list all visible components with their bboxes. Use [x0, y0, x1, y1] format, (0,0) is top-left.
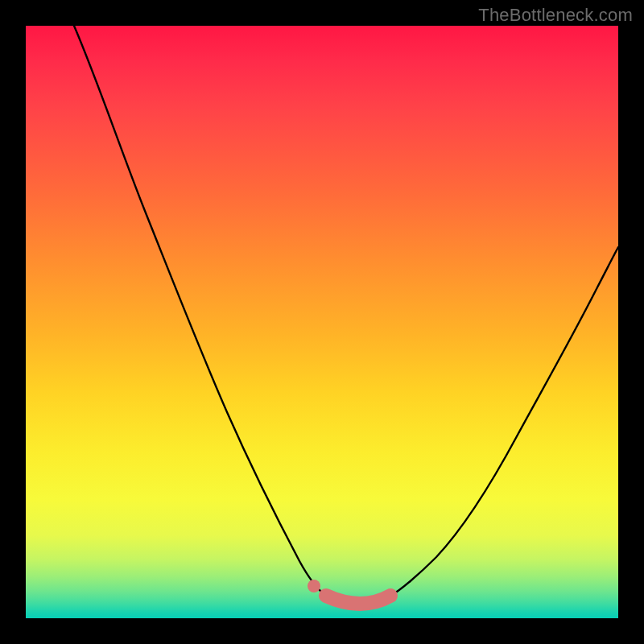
- chart-plot-area: [26, 26, 618, 618]
- curve-left: [74, 26, 326, 596]
- chart-svg-layer: [26, 26, 618, 618]
- bottom-highlight: [326, 596, 390, 604]
- highlight-start-dot: [308, 580, 320, 592]
- curve-right: [390, 247, 618, 596]
- watermark-text: TheBottleneck.com: [478, 5, 633, 26]
- chart-frame: TheBottleneck.com: [0, 0, 644, 644]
----
The whole of the data above needs retyping exactly, with pictures omitted.

### Result of this task
list all visible components with their bboxes. Use [x0, y0, x1, y1] format, (0,0) is top-left.
- chart-plot-area: [26, 26, 618, 618]
- curve-left: [74, 26, 326, 596]
- chart-svg-layer: [26, 26, 618, 618]
- bottom-highlight: [326, 596, 390, 604]
- highlight-start-dot: [308, 580, 320, 592]
- curve-right: [390, 247, 618, 596]
- watermark-text: TheBottleneck.com: [478, 5, 633, 26]
- chart-frame: TheBottleneck.com: [0, 0, 644, 644]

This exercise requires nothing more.